Saturday, April 10, 2010

"Doing Church"

Throughout the last semester or so, I've been participating in the gospel choir on campus, an experience that undoubtedly deserves its own post. But there's one thing that I haven't quite figured out how to get past. There's an idea in gospel choir culture called "doing church". A revved up song begins and you can hear someone in the choir say, We're going to show you how to do church today! The enthusiasm is great, but the theology is all wrong.

You see, God doesn't call us to "do church". He calls us to be the church. "Doing church" indicates that it can be something that is started and stopped, picked up and dropped off; it's the idea that church is an action to be done rather than something to be a part of like a finger is a part of a body.

And frankly, I feel like this idea is perpetuated outside of the "church" experience as well. I see students all the time that come to gospel choir rehearsals, pray aloud while holding hands (and twice a rehearsal, mind you), then walk out the doors and immediately say a nasty word to someone, remove one too many articles of clothing, curse like sailors, or cop an attitude. And I suppose, if your idea of church involves the idea of "doing church" then after church has been "done", it can be turned off or left in that room, and life can resume as if nothing ever happened. For those that "do church", it seems that God can only live where church is "done".

But, oh, how visibly He does live there, where church is "done". More than once in any given rehearsal, I can hear someone say, Whew...I feel the Spirit, or, The Spirit is movin' here today, or something to that affect. Peoples' bodies move, their voices escalate, songs grow ever longer...and longer...and longer. Now, please don't misunderstand me here. I do believe that the Spirit can move a person (to dance, to sing, to cry, to whatever...), and I believe that the Spirit can move someone through music. I have been moved by music more times than I can count. But I find it a bit too ironic that the Spirit doesn't move these same people outside of rehearsals or performances in any such visible ways. Does the Spirit only act in a certain way at a certain time?

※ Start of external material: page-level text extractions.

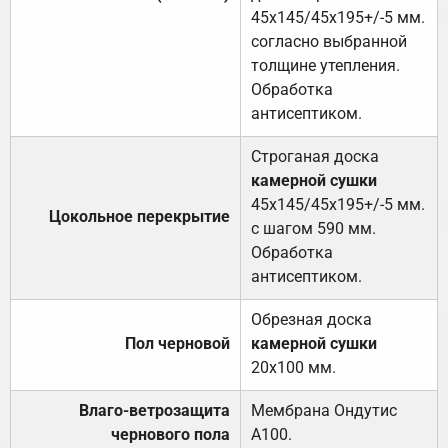
45х145/45х195+/-5 мм.
согласно выбранной
толщине утепления.
Обработка
антисептиком.
Строганая доска
камерной сушки
45х145/45х195+/-5 мм.
Цокольное перекрытие
с шагом 590 мм.
Обработка
антисептиком.
Обрезная доска
Пол черновой
камерной сушки
20х100 мм.
Влаго-ветрозащита
Мембрана Ондутис
чернового пола
А100.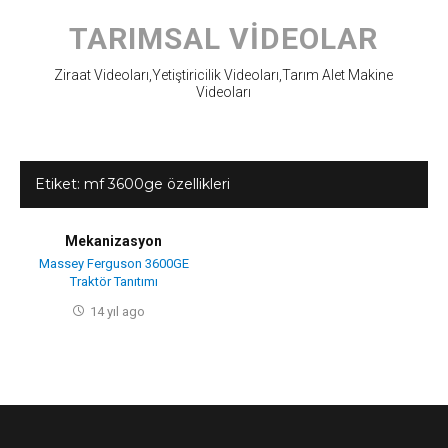
Skip
to
TARIMSAL VIDEOLAR
content
Ziraat Videoları,Yetiştiricilik Videoları,Tarım Alet Makine
Videoları
Etiket:
mf 3600ge özellikleri
Mekanizasyon
Massey Ferguson 3600GE
Traktör Tanıtımı
14 yıl ago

The picture of church that the Bible paints is drastically different than this idea. 1 Corinthians 12 clearly defines the church like a physical body, and each person having their own gifts like unique body parts. We're interwoven together into a community that is all the time. You can't decide when to "do body". That concept makes absolutely no sense. That's how much sense this whole "doing church" thing makes to me. On the days you decide not to "do body" will you not eat, not sleep, not breathe? Will your heart not beat? See? It just doesn't compute. 

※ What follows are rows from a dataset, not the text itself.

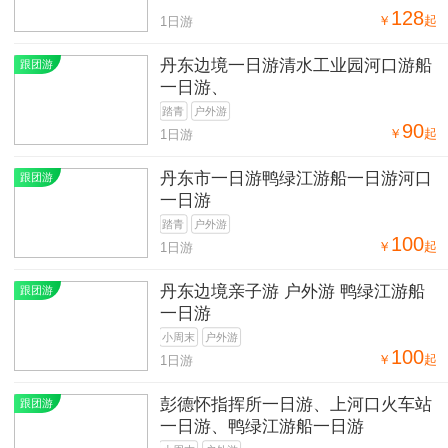
128
￥
起
1日游
丹东边境一日游清水工业园河口游船
跟团游
一日游、
踏青
户外游
90
￥
起
1日游
丹东市一日游鸭绿江游船一日游河口
跟团游
一日游
踏青
户外游
100
￥
起
1日游
丹东边境亲子游 户外游 鸭绿江游船
跟团游
一日游
小周末
户外游
100
￥
起
1日游
彭德怀指挥所一日游、上河口火车站
跟团游
一日游、鸭绿江游船一日游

When I first joined the gospel choir, I thought that maybe "doing church" was just cultural, but I've seen it unfold as much more than just a saying that tags along with a exuberant song. And the longer I am in the group, the more it bothers me. These students really believe it's okay to just "do church" at church and not anywhere else. We joke a lot about how the gospel choir needs extra prayer because many times we're not prepared for the performances that we do, but the fact of the matter is that the gospel choir needs prayers that go way beyond the performances...and I'm not sure they'll ever know just how much I pray for them.